• [Exercise directions]: Across all the entries, tally the lines holding the word "Plata", and give the number by itself.

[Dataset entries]

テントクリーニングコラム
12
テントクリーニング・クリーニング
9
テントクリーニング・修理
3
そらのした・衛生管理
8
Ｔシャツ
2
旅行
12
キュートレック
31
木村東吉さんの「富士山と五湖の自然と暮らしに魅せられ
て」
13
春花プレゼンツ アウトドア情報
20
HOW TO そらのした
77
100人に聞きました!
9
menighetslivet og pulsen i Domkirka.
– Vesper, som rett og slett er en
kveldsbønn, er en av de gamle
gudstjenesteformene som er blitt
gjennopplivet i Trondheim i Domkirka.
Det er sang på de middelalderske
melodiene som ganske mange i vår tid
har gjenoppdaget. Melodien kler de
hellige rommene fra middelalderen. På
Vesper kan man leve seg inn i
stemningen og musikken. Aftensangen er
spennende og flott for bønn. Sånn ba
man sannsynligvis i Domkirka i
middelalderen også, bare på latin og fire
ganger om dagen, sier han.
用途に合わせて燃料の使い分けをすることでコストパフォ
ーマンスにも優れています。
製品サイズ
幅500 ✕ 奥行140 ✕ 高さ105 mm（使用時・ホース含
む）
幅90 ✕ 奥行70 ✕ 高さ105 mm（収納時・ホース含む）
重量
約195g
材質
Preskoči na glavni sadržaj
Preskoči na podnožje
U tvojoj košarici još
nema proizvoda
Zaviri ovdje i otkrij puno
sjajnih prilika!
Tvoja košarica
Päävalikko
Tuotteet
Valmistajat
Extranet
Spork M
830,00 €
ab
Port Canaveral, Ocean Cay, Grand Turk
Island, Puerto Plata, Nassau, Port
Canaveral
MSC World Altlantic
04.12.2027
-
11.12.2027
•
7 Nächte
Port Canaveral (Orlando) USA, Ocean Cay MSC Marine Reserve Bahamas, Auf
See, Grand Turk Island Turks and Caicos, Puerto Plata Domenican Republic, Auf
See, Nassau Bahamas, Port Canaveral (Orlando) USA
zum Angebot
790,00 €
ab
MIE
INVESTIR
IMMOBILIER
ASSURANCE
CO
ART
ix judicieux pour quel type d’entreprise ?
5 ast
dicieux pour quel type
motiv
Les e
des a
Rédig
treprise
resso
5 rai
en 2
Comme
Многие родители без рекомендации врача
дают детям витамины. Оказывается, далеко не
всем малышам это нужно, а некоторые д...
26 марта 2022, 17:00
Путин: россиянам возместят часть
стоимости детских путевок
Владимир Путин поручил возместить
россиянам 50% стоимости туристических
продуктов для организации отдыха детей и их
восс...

• [Exercise output]: 2